The Air Force’s push to quickly develop small batches of aircraft with short life spans could exacerbate the service’s current problem of rising operations and maintenance costs, an expert at a leading think tank argues. Todd Harrison, director of defense budget analysis and the Aerospace Security Project at the Center for Strategic and International Studies, argues in an Oct. 29 report that “the ‘Digital Century Series’ approach for the next-generation fighter could leave the Air Force with more costly small fleets of aircraft that exacerbate growth in O&S costs and force difficult tradeoffs between capability and capacity.” Read the full story by Rachel S. Cohen.
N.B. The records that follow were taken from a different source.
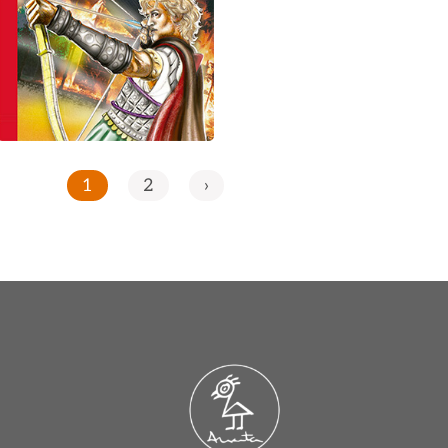
1
2
›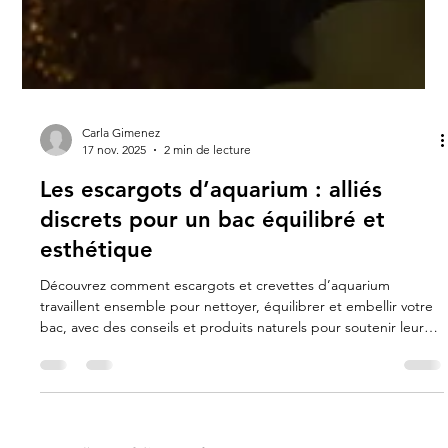
Carla Gimenez
17 nov. 2025
2 min de lecture
Les escargots d’aquarium : alliés
discrets pour un bac équilibré et
esthétique
Découvrez comment escargots et crevettes d’aquarium
travaillent ensemble pour nettoyer, équilibrer et embellir votre
bac, avec des conseils et produits naturels pour soutenir leur
bien-être.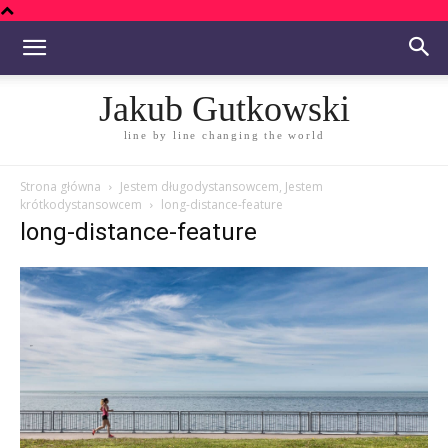
Jakub Gutkowski
line by line changing the world
Strona główna
Jestem długodystansowcem, Jestem
krótkodystansowcem
long-distance-feature
long-distance-feature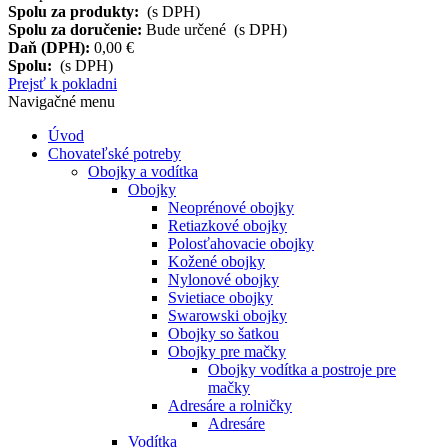
Spolu za produkty:
(s DPH)
Spolu za doručenie:
Bude určené (s DPH)
Daň (DPH):
0,00 €
Spolu:
(s DPH)
Prejsť k pokladni
Navigačné menu
Úvod
Chovateľské potreby
Obojky a vodítka
Obojky
Neoprénové obojky
Retiazkové obojky
Polosťahovacie obojky
Kožené obojky
Nylonové obojky
Svietiace obojky
Swarowski obojky
Obojky so šatkou
Obojky pre mačky
Obojky vodítka a postroje pre
mačky
Adresáre a rolničky
Adresáre
Vodítka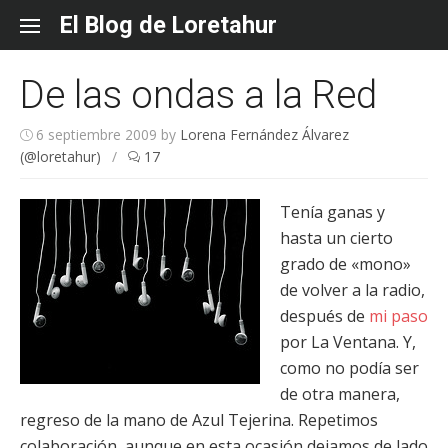
Skip
El Blog de Loretahur
to
content
De las ondas a la Red
6 septiembre 2009
by
Lorena Fernández Álvarez
(@loretahur)
/
17
Tenía ganas y
hasta un cierto
grado de «mono»
de volver a la radio,
después de
mi paso
por La Ventana. Y,
como no podía ser
de otra manera,
regreso de la mano de Azul Tejerina. Repetimos
colaboración, aunque en esta ocasión dejamos de lado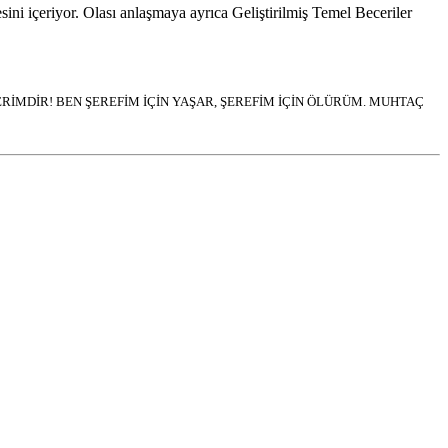
ni içeriyor. Olası anlaşmaya ayrıca Geliştirilmiş Temel Beceriler
İMDİR! BEN ŞEREFİM İÇİN YAŞAR, ŞEREFİM İÇİN ÖLÜRÜM. MUHTAÇ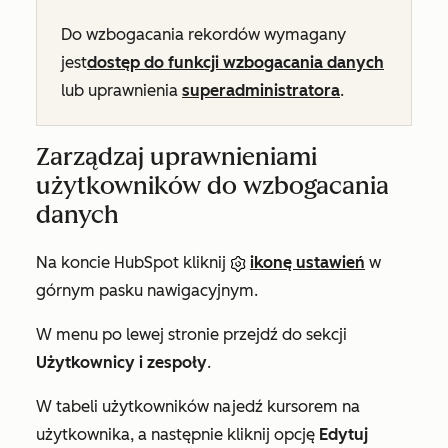
Do wzbogacania rekordów wymagany
jest
dostęp do funkcji wzbogacania danych
lub uprawnienia
superadministratora
.
Zarządzaj uprawnieniami
użytkowników do wzbogacania
danych
Na koncie HubSpot kliknij
ikonę ustawień
w
górnym pasku nawigacyjnym.
W menu po lewej stronie przejdź do sekcji
Użytkownicy i zespoły
.
W tabeli użytkowników najedź kursorem na
użytkownika, a następnie kliknij opcję
Edytuj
Massive $34 Billion F-35 Contract Includes Price Drop as Readiness Improves

The unit cost of the F-35A fighter will fall below $80 million a copy under an omnibus $34 billion Lot 12-14 multinational contract with Lockheed Martin, the Pentagon announced. Pentagon acquisition boss Ellen Lord said Oct. 29 that the F-35’s readiness has reached record levels, but she still doesn’t expect it will exit development for at least another year. The $34 billion contract for 478 aircraft—of which 291 are for the US services and 127 for foreign users—is the largest F-35 contract to date, and achieves a unit cost of $79.2 million in Lot 13 for the F-35A model used by the Air Force. Read the full story by John A. Tirpak.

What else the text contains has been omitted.